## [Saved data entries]
----------

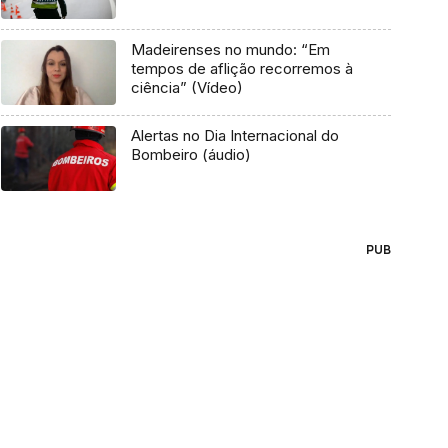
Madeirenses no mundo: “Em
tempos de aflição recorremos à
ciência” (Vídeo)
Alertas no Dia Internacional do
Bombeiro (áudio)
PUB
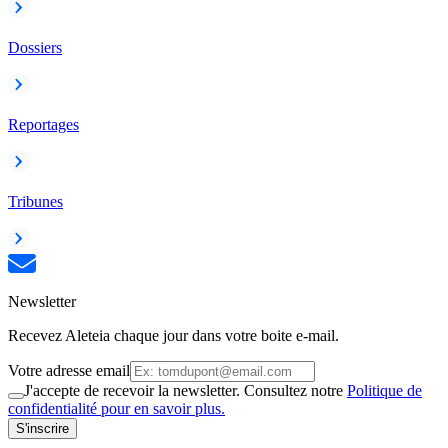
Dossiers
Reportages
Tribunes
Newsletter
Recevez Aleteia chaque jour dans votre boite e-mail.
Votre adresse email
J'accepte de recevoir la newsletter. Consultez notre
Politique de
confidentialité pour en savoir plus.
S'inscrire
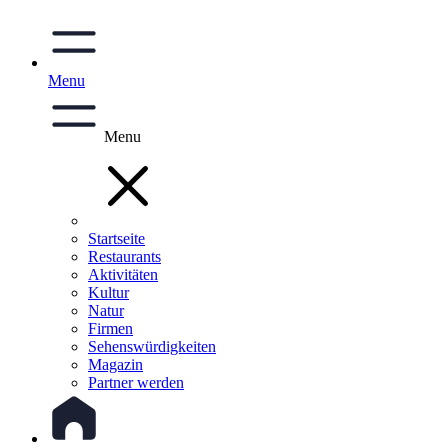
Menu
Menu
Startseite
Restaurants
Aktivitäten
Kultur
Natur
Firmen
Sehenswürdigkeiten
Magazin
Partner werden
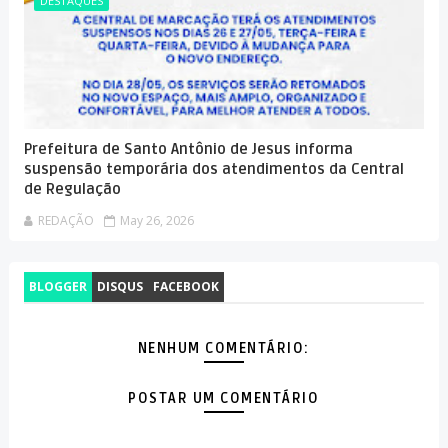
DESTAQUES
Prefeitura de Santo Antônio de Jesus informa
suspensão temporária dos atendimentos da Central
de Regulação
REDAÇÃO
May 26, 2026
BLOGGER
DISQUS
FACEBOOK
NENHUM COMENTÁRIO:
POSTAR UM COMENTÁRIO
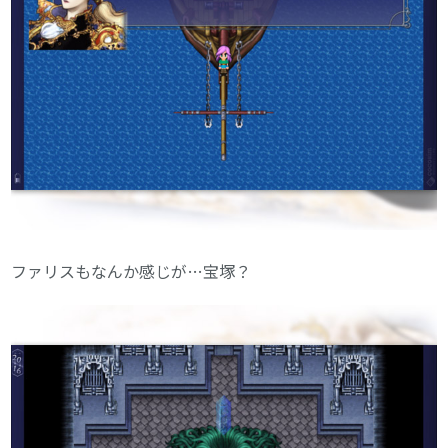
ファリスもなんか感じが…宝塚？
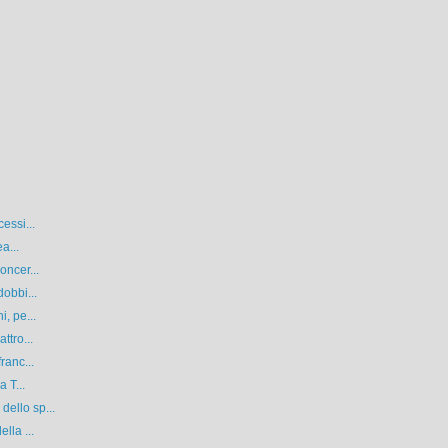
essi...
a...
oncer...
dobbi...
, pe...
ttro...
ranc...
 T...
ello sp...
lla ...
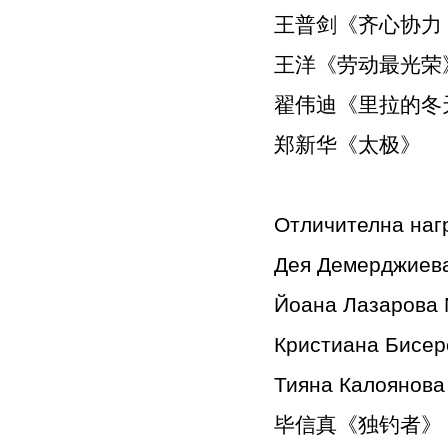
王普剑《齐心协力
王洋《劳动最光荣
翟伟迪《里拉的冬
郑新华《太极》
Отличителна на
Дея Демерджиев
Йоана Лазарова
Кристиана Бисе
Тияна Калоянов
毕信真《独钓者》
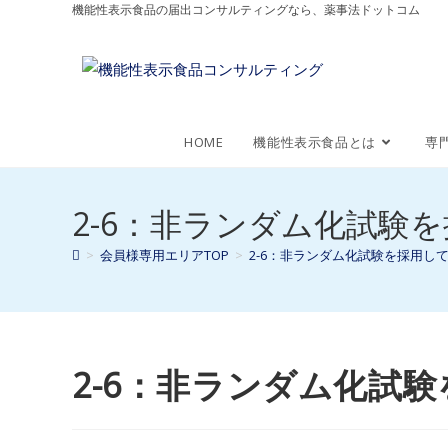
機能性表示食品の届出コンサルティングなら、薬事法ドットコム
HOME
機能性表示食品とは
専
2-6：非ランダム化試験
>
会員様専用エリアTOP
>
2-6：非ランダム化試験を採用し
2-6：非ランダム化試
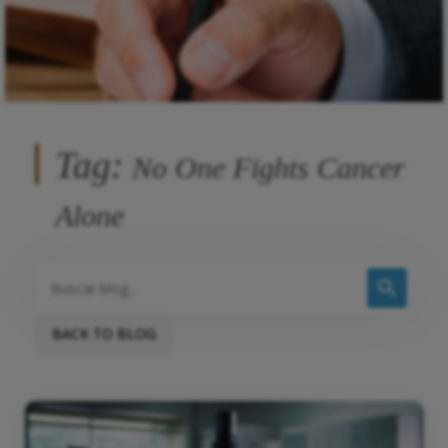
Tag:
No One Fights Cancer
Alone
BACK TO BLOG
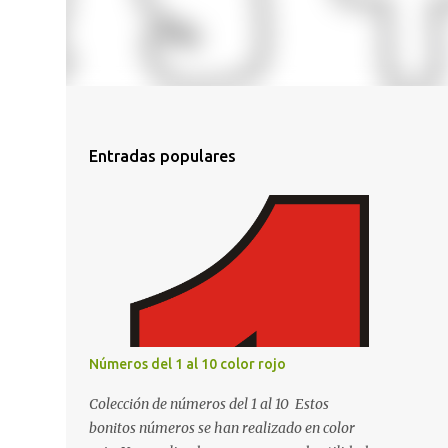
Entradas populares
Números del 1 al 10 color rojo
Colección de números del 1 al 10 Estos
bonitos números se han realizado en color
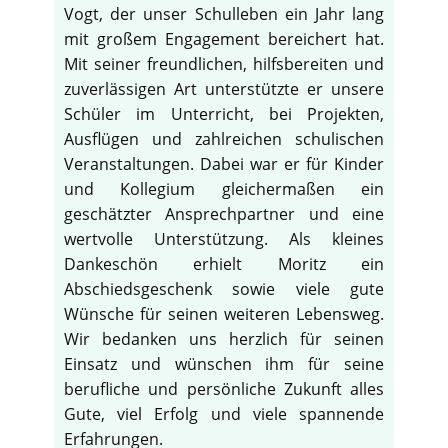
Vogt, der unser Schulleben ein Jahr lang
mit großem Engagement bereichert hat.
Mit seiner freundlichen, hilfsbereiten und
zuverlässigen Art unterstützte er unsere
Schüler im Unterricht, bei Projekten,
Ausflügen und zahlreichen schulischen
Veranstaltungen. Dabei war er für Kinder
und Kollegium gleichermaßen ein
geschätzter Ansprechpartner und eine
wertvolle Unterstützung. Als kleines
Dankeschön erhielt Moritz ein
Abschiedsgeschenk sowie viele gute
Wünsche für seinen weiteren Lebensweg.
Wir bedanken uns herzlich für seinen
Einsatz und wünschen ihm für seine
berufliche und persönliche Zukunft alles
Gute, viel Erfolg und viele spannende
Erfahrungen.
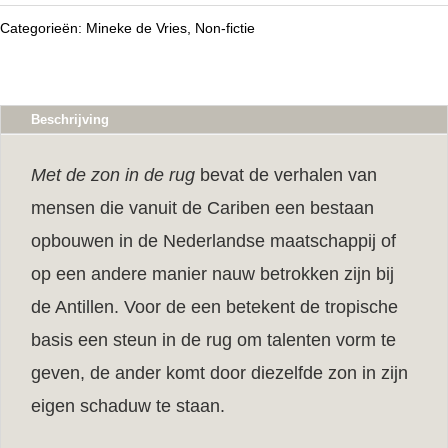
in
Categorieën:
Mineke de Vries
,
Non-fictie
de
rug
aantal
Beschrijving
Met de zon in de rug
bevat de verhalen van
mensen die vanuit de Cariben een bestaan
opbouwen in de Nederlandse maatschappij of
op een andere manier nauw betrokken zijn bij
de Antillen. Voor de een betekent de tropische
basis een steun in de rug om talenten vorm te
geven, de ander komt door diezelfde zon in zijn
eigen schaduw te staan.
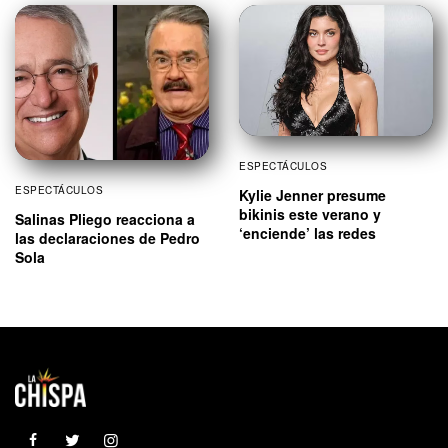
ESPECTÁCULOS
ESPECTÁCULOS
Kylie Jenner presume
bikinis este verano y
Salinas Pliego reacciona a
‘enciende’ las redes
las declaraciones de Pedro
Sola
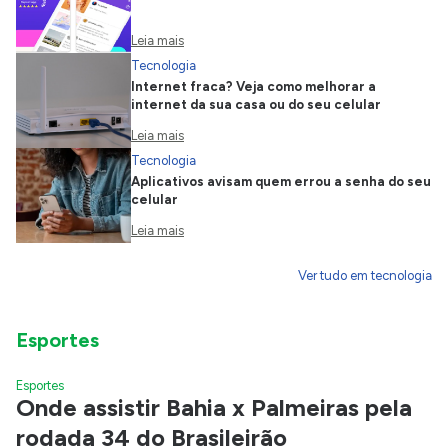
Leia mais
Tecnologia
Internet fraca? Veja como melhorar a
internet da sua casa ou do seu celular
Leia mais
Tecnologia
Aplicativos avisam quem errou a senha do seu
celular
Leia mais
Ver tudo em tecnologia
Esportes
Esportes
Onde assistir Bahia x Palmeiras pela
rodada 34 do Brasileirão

----------

## [What to do]
Print only the lines from the first line of the data above through the one containing "confidentialité pour en savoir plus.", exactly as they are, with pictures omitted.

## [Solution below]
Madeirenses no mundo: “Em
tempos de aflição recorremos à
ciência” (Vídeo)
Alertas no Dia Internacional do
Bombeiro (áudio)
PUB
Dossiers
Reportages
Tribunes
Newsletter
Recevez Aleteia chaque jour dans votre boite e-mail.
Votre adresse email
J'accepte de recevoir la newsletter. Consultez notre
Politique de
confidentialité pour en savoir plus.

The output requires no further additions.